## [Requirement]
The response must contain each line of the material that holds "Zusammenarbeit".
━━━━━━━━
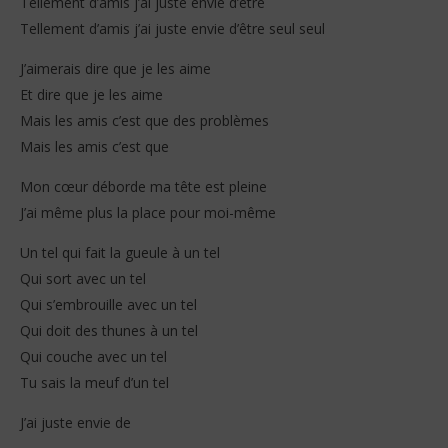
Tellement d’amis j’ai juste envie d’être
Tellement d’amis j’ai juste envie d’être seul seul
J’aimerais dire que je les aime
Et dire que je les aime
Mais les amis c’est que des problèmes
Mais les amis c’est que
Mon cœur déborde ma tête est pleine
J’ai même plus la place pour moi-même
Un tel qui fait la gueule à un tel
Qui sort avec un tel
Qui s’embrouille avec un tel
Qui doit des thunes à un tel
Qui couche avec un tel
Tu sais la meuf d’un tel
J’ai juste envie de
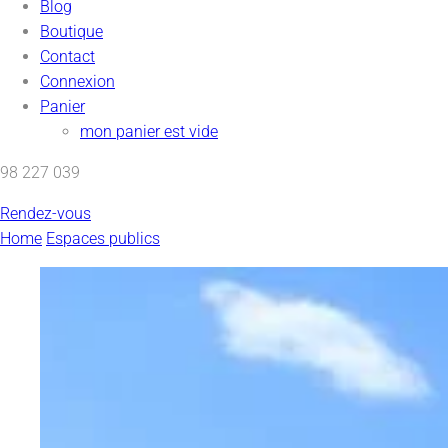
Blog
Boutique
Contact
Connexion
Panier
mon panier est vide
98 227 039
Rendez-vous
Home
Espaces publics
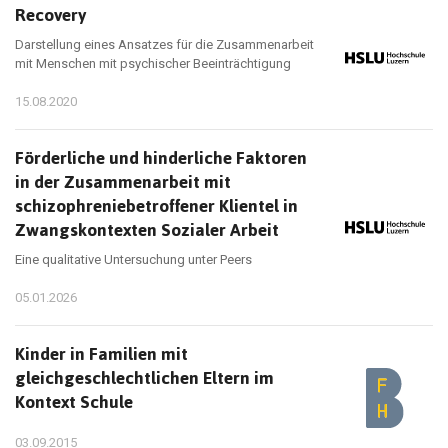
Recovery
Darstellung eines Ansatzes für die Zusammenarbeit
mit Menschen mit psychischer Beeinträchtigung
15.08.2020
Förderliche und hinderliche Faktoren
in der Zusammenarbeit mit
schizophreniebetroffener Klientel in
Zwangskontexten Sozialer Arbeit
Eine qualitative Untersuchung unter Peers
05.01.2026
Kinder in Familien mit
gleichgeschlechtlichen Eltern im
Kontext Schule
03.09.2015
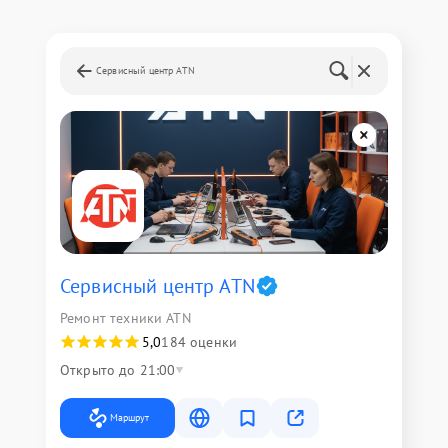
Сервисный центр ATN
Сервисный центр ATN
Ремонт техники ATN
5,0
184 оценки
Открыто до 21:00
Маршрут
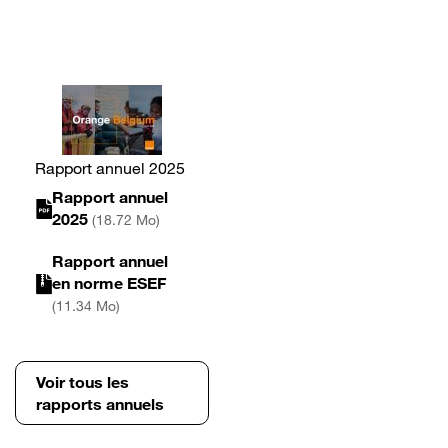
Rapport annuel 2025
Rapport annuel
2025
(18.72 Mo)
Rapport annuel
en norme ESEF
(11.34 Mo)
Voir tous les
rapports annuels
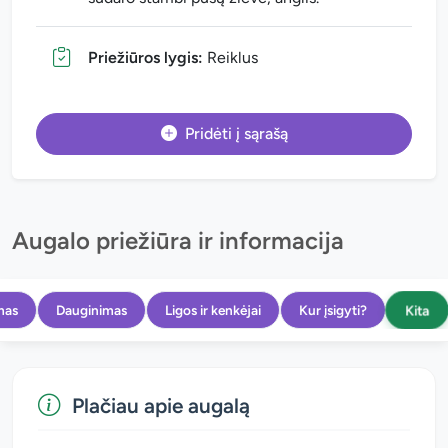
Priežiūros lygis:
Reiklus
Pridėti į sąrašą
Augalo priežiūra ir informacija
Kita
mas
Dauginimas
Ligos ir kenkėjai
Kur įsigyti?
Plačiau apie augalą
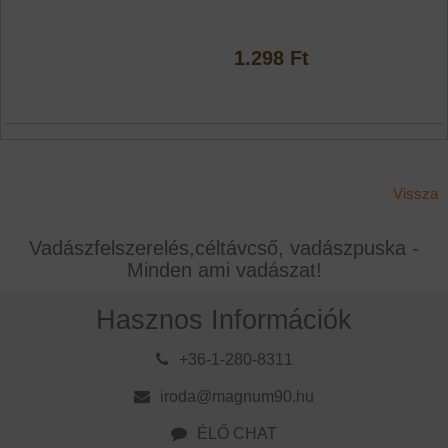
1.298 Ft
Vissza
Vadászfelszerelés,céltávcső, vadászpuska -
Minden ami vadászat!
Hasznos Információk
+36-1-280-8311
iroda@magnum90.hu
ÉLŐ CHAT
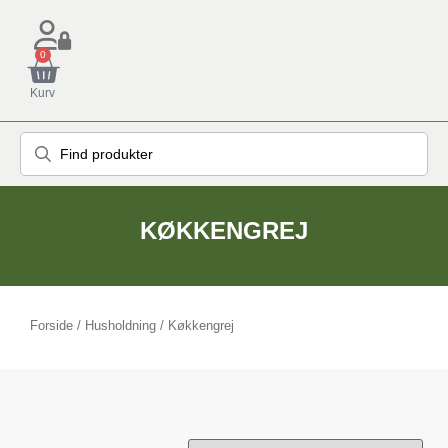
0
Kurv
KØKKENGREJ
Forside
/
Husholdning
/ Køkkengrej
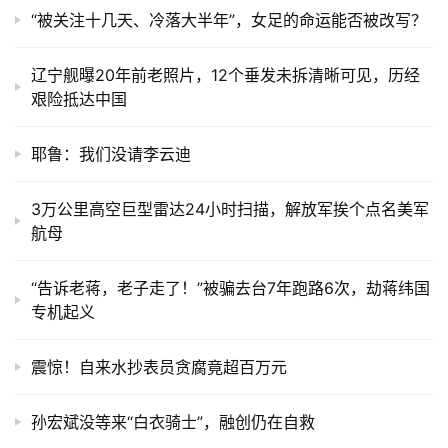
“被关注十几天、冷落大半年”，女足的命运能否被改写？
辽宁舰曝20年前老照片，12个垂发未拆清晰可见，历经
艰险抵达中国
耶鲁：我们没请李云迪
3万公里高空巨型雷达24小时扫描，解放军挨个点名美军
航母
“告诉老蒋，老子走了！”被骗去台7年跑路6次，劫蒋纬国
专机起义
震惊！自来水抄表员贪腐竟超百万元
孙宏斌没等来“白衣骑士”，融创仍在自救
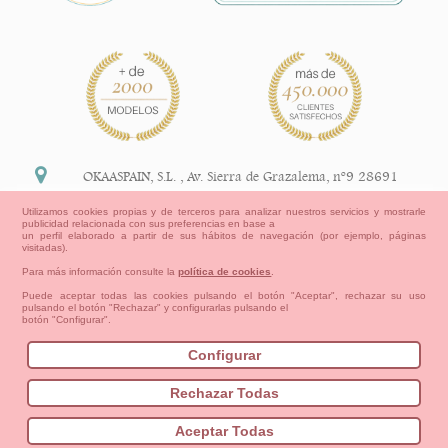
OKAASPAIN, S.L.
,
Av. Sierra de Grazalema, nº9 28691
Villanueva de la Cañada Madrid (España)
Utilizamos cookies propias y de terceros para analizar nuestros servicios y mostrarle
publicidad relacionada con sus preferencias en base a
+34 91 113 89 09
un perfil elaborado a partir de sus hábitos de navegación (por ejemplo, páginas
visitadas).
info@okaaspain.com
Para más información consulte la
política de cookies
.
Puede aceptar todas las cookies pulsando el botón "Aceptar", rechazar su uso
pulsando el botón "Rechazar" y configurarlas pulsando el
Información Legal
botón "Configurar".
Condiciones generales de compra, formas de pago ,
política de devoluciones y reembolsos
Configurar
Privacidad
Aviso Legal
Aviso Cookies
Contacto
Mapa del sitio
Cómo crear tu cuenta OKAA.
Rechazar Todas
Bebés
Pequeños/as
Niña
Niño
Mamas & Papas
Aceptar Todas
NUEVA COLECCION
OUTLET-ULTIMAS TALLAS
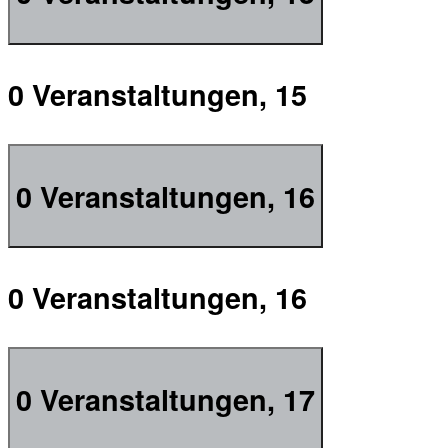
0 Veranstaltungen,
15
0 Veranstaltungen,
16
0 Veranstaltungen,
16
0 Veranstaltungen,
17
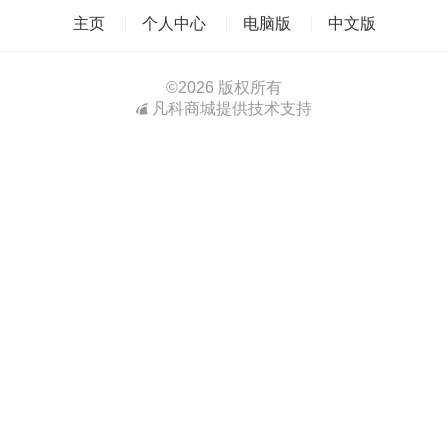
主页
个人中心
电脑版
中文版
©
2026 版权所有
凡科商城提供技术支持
━━━━━━━━
## [Task response]
Darstellung eines Ansatzes für die Zusammenarbeit
in der Zusammenarbeit mit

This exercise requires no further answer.